══ Data extract ══

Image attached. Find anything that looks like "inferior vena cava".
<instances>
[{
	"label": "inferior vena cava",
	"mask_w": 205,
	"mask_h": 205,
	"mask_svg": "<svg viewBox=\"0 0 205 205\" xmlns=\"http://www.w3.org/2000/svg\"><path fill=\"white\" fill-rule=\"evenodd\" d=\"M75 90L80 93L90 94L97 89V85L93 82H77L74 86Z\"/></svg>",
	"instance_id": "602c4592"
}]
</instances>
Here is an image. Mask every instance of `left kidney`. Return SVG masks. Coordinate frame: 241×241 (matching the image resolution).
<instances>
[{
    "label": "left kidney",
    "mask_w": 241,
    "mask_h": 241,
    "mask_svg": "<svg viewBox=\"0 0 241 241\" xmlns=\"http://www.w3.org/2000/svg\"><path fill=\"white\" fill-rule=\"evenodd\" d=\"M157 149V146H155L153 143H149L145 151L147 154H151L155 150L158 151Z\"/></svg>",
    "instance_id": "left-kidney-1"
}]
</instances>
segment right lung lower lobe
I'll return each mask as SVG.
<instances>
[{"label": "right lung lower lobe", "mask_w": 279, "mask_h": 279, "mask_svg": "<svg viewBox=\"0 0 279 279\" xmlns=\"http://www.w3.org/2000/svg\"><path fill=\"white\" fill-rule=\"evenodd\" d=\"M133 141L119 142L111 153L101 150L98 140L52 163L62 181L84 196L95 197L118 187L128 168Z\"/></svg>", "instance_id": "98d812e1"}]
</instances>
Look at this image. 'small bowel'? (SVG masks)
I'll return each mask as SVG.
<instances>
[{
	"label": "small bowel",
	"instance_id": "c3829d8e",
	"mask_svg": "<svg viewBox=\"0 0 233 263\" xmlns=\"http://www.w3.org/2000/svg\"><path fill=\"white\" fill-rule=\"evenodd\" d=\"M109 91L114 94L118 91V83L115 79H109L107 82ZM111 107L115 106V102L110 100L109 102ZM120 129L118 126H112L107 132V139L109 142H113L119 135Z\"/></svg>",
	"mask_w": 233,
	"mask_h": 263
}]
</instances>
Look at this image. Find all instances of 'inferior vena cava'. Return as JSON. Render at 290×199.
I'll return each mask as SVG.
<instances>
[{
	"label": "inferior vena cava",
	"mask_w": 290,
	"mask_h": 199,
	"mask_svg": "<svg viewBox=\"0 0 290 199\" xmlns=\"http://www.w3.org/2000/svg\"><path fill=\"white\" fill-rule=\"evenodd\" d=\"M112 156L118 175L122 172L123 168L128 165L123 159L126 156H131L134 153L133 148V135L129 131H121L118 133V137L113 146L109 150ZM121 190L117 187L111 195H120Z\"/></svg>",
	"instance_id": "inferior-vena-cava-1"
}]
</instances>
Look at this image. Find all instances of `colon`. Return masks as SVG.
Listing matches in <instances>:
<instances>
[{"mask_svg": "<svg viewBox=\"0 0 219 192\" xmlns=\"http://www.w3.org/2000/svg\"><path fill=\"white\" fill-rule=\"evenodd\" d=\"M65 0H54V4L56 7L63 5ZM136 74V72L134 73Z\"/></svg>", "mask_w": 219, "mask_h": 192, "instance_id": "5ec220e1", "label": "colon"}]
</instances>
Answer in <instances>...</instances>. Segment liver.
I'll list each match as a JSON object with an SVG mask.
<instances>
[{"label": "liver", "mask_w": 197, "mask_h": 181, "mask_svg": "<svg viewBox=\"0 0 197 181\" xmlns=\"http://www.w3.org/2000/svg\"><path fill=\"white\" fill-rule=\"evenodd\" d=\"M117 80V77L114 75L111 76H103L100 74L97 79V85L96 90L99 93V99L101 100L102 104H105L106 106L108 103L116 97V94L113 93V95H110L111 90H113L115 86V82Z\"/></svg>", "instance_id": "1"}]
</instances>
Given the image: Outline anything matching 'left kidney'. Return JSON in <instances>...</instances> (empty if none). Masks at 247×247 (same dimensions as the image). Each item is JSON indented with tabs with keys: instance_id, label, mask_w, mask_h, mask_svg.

═══

▶ **What to produce**: The answer must be a word-for-word reproduction of every record above.

▶ **Solution**:
Image attached. Find anything that looks like "inferior vena cava".
<instances>
[{
	"label": "inferior vena cava",
	"mask_w": 205,
	"mask_h": 205,
	"mask_svg": "<svg viewBox=\"0 0 205 205\" xmlns=\"http://www.w3.org/2000/svg\"><path fill=\"white\" fill-rule=\"evenodd\" d=\"M75 90L80 93L90 94L97 89V85L93 82H77L74 86Z\"/></svg>",
	"instance_id": "602c4592"
}]
</instances>
Here is an image. Mask every instance of `left kidney`. Return SVG masks. Coordinate frame: 241×241 (matching the image resolution).
<instances>
[{
    "label": "left kidney",
    "mask_w": 241,
    "mask_h": 241,
    "mask_svg": "<svg viewBox=\"0 0 241 241\" xmlns=\"http://www.w3.org/2000/svg\"><path fill=\"white\" fill-rule=\"evenodd\" d=\"M157 149V146H155L153 143H149L145 151L147 154H151L155 150L158 151Z\"/></svg>",
    "instance_id": "left-kidney-1"
}]
</instances>
segment right lung lower lobe
I'll return each mask as SVG.
<instances>
[{"label": "right lung lower lobe", "mask_w": 279, "mask_h": 279, "mask_svg": "<svg viewBox=\"0 0 279 279\" xmlns=\"http://www.w3.org/2000/svg\"><path fill=\"white\" fill-rule=\"evenodd\" d=\"M133 141L119 142L111 153L101 150L98 140L52 163L62 181L84 196L95 197L118 187L128 168Z\"/></svg>", "instance_id": "98d812e1"}]
</instances>
Look at this image. 'small bowel'? (SVG masks)
I'll return each mask as SVG.
<instances>
[{
	"label": "small bowel",
	"instance_id": "c3829d8e",
	"mask_svg": "<svg viewBox=\"0 0 233 263\" xmlns=\"http://www.w3.org/2000/svg\"><path fill=\"white\" fill-rule=\"evenodd\" d=\"M109 91L114 94L118 91V83L115 79H109L107 82ZM111 107L115 106V102L110 100L109 102ZM120 129L118 126H112L107 132V139L109 142H113L119 135Z\"/></svg>",
	"mask_w": 233,
	"mask_h": 263
}]
</instances>
Look at this image. Find all instances of 'inferior vena cava'. Return as JSON. Render at 290×199.
I'll return each mask as SVG.
<instances>
[{
	"label": "inferior vena cava",
	"mask_w": 290,
	"mask_h": 199,
	"mask_svg": "<svg viewBox=\"0 0 290 199\" xmlns=\"http://www.w3.org/2000/svg\"><path fill=\"white\" fill-rule=\"evenodd\" d=\"M112 156L118 175L122 172L123 168L128 165L123 159L126 156H131L134 153L133 148V135L129 131H121L118 133V137L113 146L109 150ZM121 190L117 187L111 195H120Z\"/></svg>",
	"instance_id": "inferior-vena-cava-1"
}]
</instances>
Look at this image. Find all instances of `colon`. Return masks as SVG.
Listing matches in <instances>:
<instances>
[{"mask_svg": "<svg viewBox=\"0 0 219 192\" xmlns=\"http://www.w3.org/2000/svg\"><path fill=\"white\" fill-rule=\"evenodd\" d=\"M65 0H54V4L56 7L63 5ZM136 74V72L134 73Z\"/></svg>", "mask_w": 219, "mask_h": 192, "instance_id": "5ec220e1", "label": "colon"}]
</instances>
Answer in <instances>...</instances>. Segment liver.
I'll list each match as a JSON object with an SVG mask.
<instances>
[{"label": "liver", "mask_w": 197, "mask_h": 181, "mask_svg": "<svg viewBox=\"0 0 197 181\" xmlns=\"http://www.w3.org/2000/svg\"><path fill=\"white\" fill-rule=\"evenodd\" d=\"M117 80V77L114 75L111 76H103L100 74L97 79V85L96 90L99 93V99L101 100L102 104H105L106 106L108 103L116 97V94L113 93V95H110L111 90H113L115 86V82Z\"/></svg>", "instance_id": "1"}]
</instances>
Given the image: Outline anything matching 'left kidney'. Return JSON in <instances>...</instances> (empty if none). Masks at 247×247 (same dimensions as the image). Each item is JSON indented with tabs with keys: instance_id, label, mask_w, mask_h, mask_svg.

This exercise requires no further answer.